Asian buyers set to size up Iran barrels



The prospects for the return of Iran’s oil supplies to the global crude market – after sanctions against it are eventually lifted – are already raising speculations that the country could eventually end up in a price war with other producers like Saudi Arabia, Iraq and the UAE.

Many believe that while the same price war could lead to further price slides in markets, it will benefit Asia’s biggest consumers by giving them more pricing negotiation leverage.

“Big consumers like China and India in particular are likely to benefit,” Victor Shum, vice president at IHS Inc., an Englewood, Colorado-based industry consultant, has told Bloomberg.

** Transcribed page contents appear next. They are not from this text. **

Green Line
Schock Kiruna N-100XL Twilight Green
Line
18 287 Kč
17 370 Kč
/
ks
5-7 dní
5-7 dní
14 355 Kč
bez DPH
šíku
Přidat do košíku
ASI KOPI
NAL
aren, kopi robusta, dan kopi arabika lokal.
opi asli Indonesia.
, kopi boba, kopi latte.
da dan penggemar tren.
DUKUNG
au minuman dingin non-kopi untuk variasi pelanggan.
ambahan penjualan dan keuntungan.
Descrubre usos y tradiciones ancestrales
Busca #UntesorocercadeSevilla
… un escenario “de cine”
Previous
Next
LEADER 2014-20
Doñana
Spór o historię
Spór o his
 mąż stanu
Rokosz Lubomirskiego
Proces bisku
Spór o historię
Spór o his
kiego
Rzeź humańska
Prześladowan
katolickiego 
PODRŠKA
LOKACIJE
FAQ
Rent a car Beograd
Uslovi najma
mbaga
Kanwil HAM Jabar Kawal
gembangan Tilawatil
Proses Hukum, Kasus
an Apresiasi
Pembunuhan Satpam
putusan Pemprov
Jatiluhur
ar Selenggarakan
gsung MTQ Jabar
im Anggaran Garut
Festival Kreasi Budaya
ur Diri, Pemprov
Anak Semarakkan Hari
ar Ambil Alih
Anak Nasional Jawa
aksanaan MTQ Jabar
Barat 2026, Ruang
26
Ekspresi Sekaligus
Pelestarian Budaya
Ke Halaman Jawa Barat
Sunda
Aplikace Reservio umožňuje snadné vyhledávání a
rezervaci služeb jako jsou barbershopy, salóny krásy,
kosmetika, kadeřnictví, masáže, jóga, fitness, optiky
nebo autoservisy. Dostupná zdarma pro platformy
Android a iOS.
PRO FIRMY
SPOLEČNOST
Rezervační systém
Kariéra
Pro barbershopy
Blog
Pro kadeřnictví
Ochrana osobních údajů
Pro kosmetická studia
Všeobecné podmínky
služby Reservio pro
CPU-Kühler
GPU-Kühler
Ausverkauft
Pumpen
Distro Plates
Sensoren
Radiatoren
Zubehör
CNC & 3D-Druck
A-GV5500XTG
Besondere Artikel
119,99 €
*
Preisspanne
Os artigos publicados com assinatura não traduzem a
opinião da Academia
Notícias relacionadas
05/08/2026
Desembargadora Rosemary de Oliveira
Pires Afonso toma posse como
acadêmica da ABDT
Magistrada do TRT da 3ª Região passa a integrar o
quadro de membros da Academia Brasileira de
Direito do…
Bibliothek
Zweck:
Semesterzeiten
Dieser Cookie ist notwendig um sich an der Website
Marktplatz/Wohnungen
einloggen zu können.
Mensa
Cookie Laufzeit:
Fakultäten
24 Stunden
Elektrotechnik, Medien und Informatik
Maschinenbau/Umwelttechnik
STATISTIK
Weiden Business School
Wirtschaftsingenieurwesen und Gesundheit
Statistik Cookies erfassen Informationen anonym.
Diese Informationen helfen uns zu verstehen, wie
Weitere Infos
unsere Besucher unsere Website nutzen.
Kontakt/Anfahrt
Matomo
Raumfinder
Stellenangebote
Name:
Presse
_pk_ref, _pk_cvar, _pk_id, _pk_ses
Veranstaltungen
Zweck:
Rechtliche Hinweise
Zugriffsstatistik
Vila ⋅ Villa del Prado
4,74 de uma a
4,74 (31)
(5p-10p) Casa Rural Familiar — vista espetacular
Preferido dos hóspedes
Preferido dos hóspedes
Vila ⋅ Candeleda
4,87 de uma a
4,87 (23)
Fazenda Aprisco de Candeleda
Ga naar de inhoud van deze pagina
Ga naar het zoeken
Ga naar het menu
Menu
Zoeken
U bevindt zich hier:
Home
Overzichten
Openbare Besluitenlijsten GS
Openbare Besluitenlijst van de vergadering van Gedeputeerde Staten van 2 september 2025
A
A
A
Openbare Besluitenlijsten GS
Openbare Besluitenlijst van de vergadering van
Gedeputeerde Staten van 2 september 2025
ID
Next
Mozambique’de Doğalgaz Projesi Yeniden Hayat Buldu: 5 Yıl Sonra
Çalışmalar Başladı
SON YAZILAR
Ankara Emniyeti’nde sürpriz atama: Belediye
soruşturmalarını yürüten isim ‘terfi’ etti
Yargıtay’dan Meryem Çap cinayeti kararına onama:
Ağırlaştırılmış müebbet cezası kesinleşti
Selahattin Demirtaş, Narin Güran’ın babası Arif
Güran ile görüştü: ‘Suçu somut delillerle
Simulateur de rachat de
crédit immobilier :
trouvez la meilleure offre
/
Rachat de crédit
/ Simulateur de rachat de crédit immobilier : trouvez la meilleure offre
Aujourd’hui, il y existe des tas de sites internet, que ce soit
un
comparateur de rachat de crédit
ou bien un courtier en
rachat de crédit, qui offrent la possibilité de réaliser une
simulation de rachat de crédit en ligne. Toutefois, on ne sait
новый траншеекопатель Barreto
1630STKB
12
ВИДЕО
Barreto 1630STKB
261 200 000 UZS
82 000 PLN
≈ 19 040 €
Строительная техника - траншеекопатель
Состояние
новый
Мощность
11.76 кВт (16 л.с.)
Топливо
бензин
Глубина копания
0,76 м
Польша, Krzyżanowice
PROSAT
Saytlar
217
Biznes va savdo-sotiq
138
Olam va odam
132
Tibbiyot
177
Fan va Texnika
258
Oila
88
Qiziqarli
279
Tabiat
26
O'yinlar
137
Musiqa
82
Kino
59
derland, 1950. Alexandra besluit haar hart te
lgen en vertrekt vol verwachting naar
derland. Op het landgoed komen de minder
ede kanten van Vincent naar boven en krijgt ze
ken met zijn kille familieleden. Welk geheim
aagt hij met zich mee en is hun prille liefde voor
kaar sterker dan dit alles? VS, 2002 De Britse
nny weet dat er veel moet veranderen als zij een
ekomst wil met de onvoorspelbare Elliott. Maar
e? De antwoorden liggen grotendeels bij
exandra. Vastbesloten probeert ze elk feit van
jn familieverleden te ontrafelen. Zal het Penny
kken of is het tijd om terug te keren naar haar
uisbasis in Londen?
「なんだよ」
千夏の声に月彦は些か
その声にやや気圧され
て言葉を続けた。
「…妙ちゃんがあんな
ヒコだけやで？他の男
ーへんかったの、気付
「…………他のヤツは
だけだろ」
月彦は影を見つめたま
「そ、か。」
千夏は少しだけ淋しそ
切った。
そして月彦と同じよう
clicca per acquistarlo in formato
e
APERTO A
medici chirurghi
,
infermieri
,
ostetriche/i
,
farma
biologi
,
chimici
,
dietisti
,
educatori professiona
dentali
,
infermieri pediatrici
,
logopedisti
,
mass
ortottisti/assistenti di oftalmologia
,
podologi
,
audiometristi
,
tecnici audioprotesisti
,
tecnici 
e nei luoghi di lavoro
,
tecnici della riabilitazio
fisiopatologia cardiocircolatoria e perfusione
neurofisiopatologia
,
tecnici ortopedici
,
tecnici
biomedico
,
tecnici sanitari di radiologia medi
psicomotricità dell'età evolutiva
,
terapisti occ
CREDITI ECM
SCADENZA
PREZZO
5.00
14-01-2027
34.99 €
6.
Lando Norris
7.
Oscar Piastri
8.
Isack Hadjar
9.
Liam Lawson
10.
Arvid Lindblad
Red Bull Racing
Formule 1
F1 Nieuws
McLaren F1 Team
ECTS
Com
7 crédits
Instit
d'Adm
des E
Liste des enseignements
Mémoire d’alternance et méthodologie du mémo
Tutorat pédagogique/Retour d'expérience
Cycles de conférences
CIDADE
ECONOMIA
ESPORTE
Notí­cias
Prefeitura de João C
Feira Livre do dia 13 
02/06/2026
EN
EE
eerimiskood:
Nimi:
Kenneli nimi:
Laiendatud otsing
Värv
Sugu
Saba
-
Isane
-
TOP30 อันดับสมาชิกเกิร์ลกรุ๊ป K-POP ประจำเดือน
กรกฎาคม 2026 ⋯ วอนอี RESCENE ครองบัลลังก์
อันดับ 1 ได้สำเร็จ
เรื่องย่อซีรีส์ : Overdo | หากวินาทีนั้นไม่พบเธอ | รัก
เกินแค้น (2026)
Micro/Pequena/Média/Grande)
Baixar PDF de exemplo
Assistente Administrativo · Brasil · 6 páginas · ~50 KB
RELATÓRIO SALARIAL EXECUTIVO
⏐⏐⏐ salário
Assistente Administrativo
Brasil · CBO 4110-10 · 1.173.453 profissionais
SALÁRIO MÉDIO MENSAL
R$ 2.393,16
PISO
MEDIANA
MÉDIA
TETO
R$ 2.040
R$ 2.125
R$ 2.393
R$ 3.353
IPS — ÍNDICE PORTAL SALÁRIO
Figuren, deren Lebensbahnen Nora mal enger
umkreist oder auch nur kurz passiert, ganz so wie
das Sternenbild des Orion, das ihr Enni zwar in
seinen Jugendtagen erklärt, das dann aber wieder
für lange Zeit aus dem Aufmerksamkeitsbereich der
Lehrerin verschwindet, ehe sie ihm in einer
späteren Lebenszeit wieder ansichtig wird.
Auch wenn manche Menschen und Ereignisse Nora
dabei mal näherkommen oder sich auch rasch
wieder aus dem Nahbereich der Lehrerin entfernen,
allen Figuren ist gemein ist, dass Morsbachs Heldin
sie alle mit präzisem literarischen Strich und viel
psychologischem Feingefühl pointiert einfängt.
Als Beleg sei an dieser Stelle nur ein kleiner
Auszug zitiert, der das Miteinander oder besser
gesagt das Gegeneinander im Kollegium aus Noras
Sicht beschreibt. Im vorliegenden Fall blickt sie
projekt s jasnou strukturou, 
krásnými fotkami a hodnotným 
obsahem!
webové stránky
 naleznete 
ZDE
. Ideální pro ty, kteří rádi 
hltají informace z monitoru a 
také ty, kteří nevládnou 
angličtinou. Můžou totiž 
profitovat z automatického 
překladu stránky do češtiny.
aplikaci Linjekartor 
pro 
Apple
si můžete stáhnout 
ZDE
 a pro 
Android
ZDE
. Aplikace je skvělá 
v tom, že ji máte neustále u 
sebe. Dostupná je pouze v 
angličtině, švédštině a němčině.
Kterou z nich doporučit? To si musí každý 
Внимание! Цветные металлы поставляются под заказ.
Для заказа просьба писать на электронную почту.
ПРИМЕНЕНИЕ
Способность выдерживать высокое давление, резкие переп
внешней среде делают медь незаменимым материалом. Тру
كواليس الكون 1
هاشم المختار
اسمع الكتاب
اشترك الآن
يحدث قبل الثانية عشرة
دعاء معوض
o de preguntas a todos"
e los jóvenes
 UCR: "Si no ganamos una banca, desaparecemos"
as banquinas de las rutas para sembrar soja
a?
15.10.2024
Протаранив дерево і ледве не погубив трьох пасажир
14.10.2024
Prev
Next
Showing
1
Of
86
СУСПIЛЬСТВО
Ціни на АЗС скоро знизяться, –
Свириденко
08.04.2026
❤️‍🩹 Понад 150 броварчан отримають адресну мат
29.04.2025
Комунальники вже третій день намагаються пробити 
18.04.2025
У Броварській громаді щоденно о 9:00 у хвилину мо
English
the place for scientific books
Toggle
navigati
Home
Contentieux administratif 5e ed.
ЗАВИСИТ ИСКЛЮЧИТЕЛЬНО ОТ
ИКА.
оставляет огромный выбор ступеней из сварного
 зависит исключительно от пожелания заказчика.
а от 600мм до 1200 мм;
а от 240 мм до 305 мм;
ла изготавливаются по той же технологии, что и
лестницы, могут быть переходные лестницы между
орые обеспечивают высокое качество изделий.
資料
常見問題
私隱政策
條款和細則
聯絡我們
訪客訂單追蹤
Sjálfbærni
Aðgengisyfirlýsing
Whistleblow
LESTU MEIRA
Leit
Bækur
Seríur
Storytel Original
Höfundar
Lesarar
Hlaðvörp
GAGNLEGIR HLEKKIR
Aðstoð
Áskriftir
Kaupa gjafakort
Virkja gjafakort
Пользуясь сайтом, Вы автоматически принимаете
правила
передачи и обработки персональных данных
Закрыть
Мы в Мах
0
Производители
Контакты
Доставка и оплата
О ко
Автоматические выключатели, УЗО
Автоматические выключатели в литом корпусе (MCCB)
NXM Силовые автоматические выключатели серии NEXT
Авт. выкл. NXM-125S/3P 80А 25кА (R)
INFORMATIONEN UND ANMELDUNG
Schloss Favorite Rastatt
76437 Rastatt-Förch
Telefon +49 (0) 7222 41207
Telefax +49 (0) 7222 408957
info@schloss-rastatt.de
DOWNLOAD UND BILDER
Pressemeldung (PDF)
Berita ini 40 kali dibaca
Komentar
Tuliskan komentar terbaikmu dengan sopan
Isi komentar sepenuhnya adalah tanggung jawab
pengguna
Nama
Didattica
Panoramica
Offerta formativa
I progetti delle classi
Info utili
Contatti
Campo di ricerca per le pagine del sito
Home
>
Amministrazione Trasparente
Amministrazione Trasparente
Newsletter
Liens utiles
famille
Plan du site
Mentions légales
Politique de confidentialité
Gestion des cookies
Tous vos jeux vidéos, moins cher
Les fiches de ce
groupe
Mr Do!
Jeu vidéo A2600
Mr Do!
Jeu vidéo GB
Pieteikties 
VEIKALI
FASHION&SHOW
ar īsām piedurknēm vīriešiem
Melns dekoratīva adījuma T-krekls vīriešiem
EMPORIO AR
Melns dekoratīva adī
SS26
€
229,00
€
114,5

“Competition will intensify,” he emphasized.

South Korean companies are specifically seen as major beneficiaries. Some of them including SK Innovation Co. had to go as far as Mexico and Alaska to buy oil after sanctions on Iran forced it to reduce imports from the country by almost half from 2011.

“We will aggressively assess economic aspects to decide how much to import from Iran in the future,” said Chang Woo Seock, head of the corporate planning office at SK Energy Co., a unit of SK Innovation Company.

Iran’s Oil Minister Bijan Zangeneh has already emphasized that the country will boost shipments by as much as 500,000 barrels a day immediately after sanctions are removed.

This is expected to push prices down further to the benefit of big Asian consumers for which cheaper oil has been a blessing as it has helped them cut budget deficits and boosting emergency crude stockpiles.

JX Nippon Oil & Energy Corp., Japan’s biggest refiner, has announced that it welcomes the lifting of sanctions on Iran as leading to stable supply and a wider choice of crude.

“Iran coming into the market will mean a further slide in oil prices and countries like India will be a major beneficiary,” Bloomberg has quoted India’s Oil Minister Dharmendra Pradhan as saying on July 15.